START RECORDS FOR THIS EXERCISE

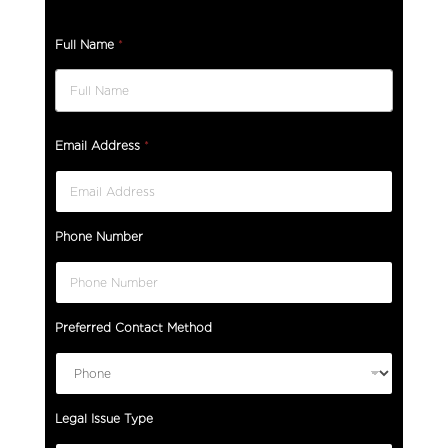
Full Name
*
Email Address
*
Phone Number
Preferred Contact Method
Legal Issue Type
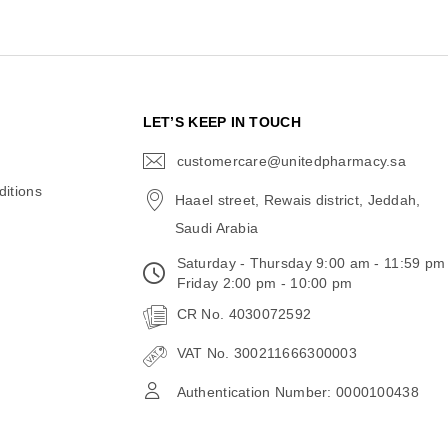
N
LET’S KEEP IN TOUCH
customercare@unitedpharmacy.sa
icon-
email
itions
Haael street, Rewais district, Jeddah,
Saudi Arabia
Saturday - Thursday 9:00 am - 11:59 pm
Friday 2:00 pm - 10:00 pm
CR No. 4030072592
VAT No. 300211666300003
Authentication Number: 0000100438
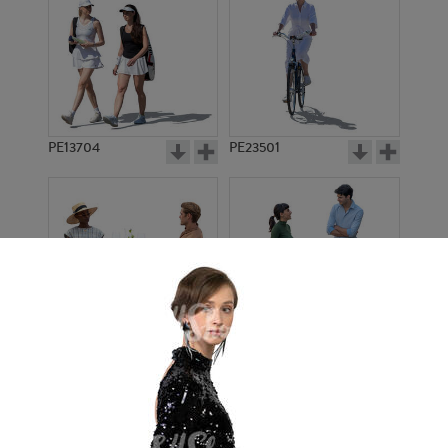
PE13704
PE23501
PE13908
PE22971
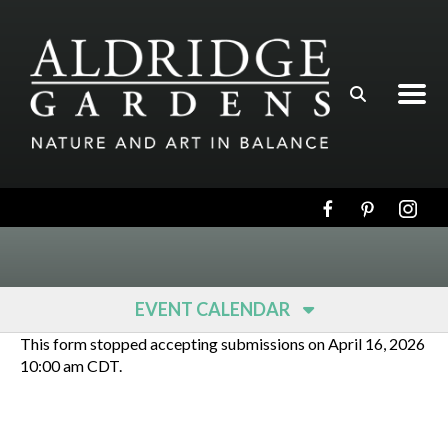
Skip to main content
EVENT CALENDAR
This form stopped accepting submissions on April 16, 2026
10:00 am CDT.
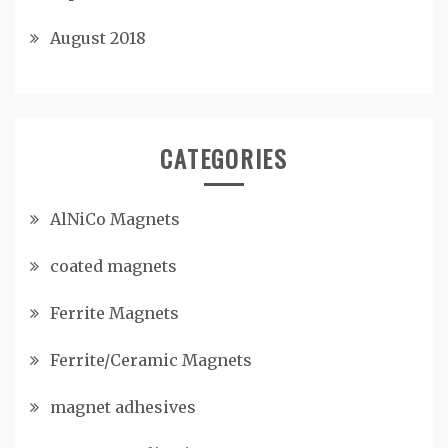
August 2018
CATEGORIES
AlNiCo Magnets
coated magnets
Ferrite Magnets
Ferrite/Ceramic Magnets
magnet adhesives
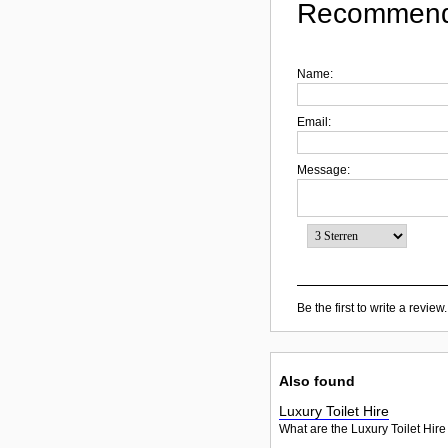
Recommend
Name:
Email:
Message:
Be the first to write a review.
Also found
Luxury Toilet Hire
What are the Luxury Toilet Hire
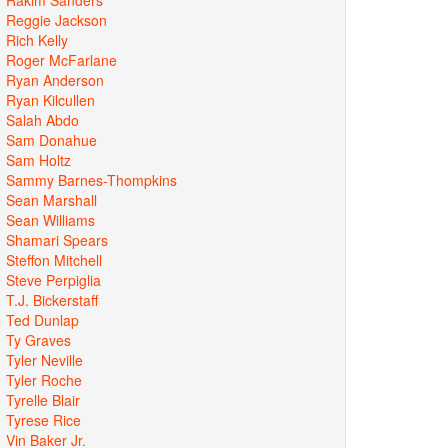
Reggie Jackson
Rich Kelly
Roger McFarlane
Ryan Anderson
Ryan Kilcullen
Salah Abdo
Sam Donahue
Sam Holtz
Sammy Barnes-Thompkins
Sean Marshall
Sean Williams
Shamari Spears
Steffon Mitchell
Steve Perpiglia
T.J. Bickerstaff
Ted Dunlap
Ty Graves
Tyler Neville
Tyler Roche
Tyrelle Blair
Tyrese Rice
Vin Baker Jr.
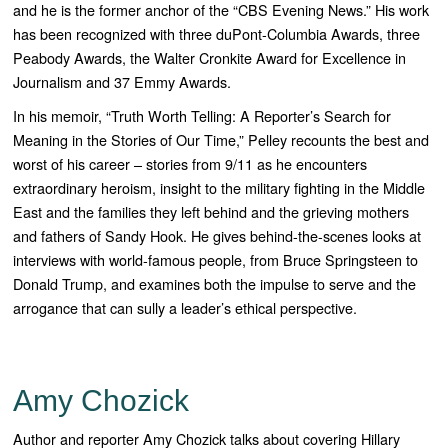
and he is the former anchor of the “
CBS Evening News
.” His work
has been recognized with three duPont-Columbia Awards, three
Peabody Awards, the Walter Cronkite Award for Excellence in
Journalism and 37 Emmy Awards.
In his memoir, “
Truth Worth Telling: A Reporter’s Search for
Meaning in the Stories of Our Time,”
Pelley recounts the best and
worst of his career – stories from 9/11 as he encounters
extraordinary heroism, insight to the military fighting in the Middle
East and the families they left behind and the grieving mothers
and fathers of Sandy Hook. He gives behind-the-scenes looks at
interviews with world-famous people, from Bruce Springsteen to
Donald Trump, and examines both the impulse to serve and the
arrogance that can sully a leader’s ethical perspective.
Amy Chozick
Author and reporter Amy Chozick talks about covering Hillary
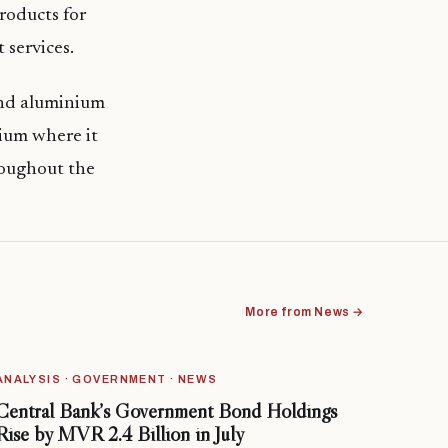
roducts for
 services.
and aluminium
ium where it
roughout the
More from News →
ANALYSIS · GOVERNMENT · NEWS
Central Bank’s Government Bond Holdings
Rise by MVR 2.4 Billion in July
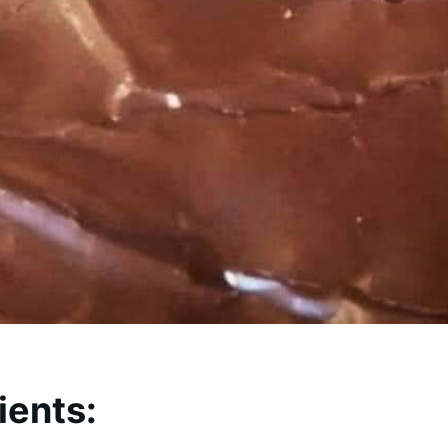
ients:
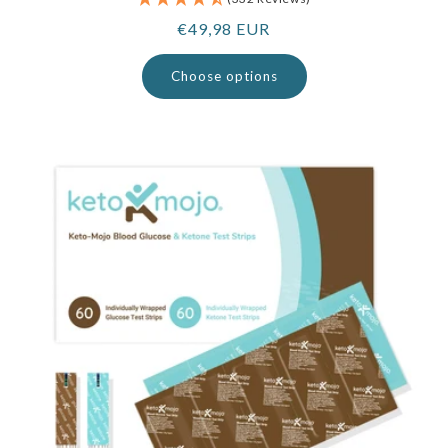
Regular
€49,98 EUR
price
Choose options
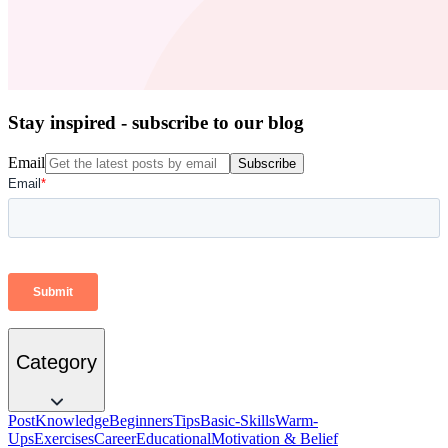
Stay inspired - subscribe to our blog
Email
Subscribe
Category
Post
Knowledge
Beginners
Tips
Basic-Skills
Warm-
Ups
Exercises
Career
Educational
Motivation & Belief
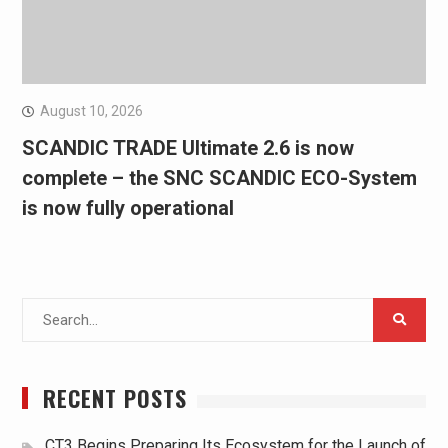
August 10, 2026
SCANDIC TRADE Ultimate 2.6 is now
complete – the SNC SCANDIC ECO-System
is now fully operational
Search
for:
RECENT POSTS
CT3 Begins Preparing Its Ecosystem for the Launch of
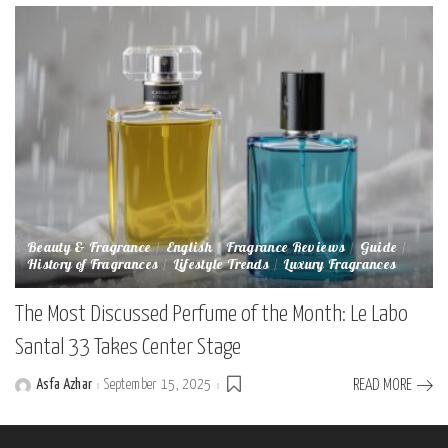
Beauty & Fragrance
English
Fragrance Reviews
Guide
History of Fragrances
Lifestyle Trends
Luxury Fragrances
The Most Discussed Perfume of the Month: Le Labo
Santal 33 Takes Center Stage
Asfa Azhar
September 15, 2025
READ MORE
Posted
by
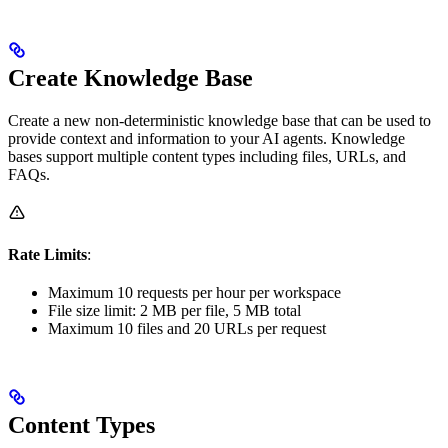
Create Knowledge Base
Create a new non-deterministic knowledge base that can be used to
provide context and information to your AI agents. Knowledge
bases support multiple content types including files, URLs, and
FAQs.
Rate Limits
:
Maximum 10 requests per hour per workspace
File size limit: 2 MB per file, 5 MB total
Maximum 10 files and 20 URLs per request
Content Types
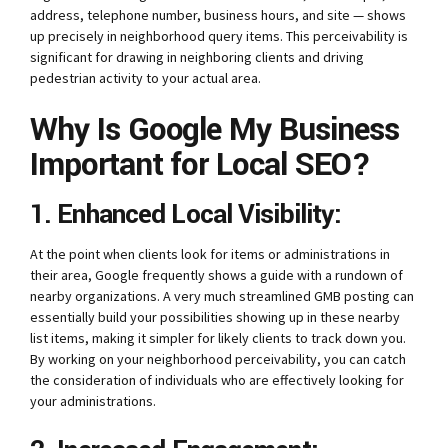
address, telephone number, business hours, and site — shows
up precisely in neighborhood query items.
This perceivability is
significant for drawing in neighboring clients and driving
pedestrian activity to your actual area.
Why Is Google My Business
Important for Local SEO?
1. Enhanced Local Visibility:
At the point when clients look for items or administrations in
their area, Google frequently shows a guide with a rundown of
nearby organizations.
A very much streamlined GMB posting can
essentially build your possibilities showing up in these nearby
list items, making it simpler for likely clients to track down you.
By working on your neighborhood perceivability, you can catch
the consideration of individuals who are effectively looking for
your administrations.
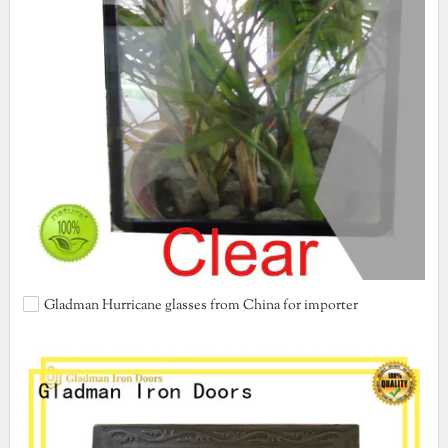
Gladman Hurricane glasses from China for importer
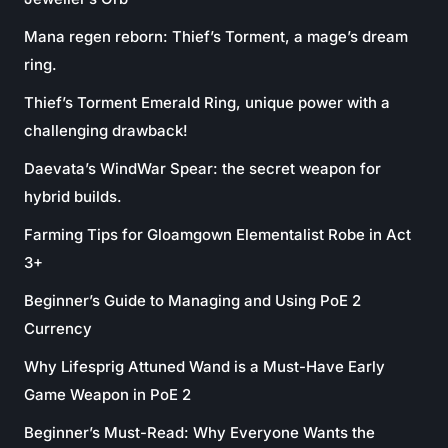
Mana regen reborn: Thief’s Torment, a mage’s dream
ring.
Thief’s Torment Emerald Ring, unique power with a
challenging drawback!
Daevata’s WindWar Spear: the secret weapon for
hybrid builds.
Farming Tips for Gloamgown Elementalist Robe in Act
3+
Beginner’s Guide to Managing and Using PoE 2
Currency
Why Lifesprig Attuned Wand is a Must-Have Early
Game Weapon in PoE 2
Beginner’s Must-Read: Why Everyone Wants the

END RECORDS FOR THIS EXERCISE

→ **HOW TO COMPLETE THIS TASK**: Please return each line of the listing exactly as written, excluding the images.

→ **REPLY**:
Full Name
*
Email Address
*
Phone Number
Preferred Contact Method
Legal Issue Type
N
LET’S KEEP IN TOUCH
customercare@unitedpharmacy.sa
icon-
email
itions
Haael street, Rewais district, Jeddah,
Saudi Arabia
Saturday - Thursday 9:00 am - 11:59 pm
Friday 2:00 pm - 10:00 pm
CR No. 4030072592
VAT No. 300211666300003
Authentication Number: 0000100438
PE13704
PE23501
PE13908
PE22971
Skip to main content
EVENT CALENDAR
This form stopped accepting submissions on April 16, 2026
10:00 am CDT.
August 2018
CATEGORIES
AlNiCo Magnets
coated magnets
Ferrite Magnets
Ferrite/Ceramic Magnets
magnet adhesives
Recommend
Name:
Email:
Message:
Be the first to write a review.
Also found
Luxury Toilet Hire
What are the Luxury Toilet Hire
Reggie Jackson
Rich Kelly
Roger McFarlane
Ryan Anderson
Ryan Kilcullen
Salah Abdo
Sam Donahue
Sam Holtz
Sammy Barnes-Thompkins
Sean Marshall
Sean Williams
Shamari Spears
Steffon Mitchell
Steve Perpiglia
T.J. Bickerstaff
Ted Dunlap
Ty Graves
Tyler Neville
Tyler Roche
Tyrelle Blair
Tyrese Rice
Vin Baker Jr.
and he is the former anchor of the “
CBS Evening News
.” His work
has been recognized with three duPont-Columbia Awards, three
Peabody Awards, the Walter Cronkite Award for Excellence in
Journalism and 37 Emmy Awards.
In his memoir, “
Truth Worth Telling: A Reporter’s Search for
Meaning in the Stories of Our Time,”
Pelley recounts the best and
worst of his career – stories from 9/11 as he encounters
extraordinary heroism, insight to the military fighting in the Middle
East and the families they left behind and the grieving mothers
and fathers of Sandy Hook. He gives behind-the-scenes looks at
interviews with world-famous people, from Bruce Springsteen to
Donald Trump, and examines both the impulse to serve and the
arrogance that can sully a leader’s ethical perspective.
Amy Chozick
Author and reporter Amy Chozick talks about covering Hillary
roducts for
 services.
and aluminium
ium where it
roughout the
More from News →
ANALYSIS · GOVERNMENT · NEWS
Central Bank’s Government Bond Holdings
Rise by MVR 2.4 Billion in July
ients:
Regular
€49,98 EUR
price
Choose options
Stay inspired - subscribe to our blog
Email
Subscribe
Category
Post
Knowledge
Beginners
Tips
Basic-Skills
Warm-
Ups
Exercises
Career
Educational
Motivation & Belief
August 10, 2026
SCANDIC TRADE Ultimate 2.6 is now
complete – the SNC SCANDIC ECO-System
is now fully operational
Search
for:
RECENT POSTS
CT3 Begins Preparing Its Ecosystem for the Launch of
Beauty & Fragrance
English
Fragrance Reviews
Guide
History of Fragrances
Lifestyle Trends
Luxury Fragrances
The Most Discussed Perfume of the Month: Le Labo
Santal 33 Takes Center Stage
Asfa Azhar
September 15, 2025
READ MORE
Posted
by
Create Knowledge Base
Create a new non-deterministic knowledge base that can be used to
provide context and information to your AI agents. Knowledge
bases support multiple content types including files, URLs, and
FAQs.
Rate Limits
:
Maximum 10 requests per hour per workspace
File size limit: 2 MB per file, 5 MB total
Maximum 10 files and 20 URLs per request
Content Types
address, telephone number, business hours, and site — shows
up precisely in neighborhood query items.
This perceivability is
significant for drawing in neighboring clients and driving
pedestrian activity to your actual area.
Why Is Google My Business
Important for Local SEO?
1. Enhanced Local Visibility:
At the point when clients look for items or administrations in
their area, Google frequently shows a guide with a rundown of
nearby organizations.
A very much streamlined GMB posting can
essentially build your possibilities showing up in these nearby
list items, making it simpler for likely clients to track down you.
By working on your neighborhood perceivability, you can catch
the consideration of individuals who are effectively looking for
your administrations.
Gladman Hurricane glasses from China for importer
Mana regen reborn: Thief’s Torment, a mage’s dream
ring.
Thief’s Torment Emerald Ring, unique power with a
challenging drawback!
Daevata’s WindWar Spear: the secret weapon for
hybrid builds.
Farming Tips for Gloamgown Elementalist Robe in Act
3+
Beginner’s Guide to Managing and Using PoE 2
Currency
Why Lifesprig Attuned Wand is a Must-Have Early
Game Weapon in PoE 2
Beginner’s Must-Read: Why Everyone Wants the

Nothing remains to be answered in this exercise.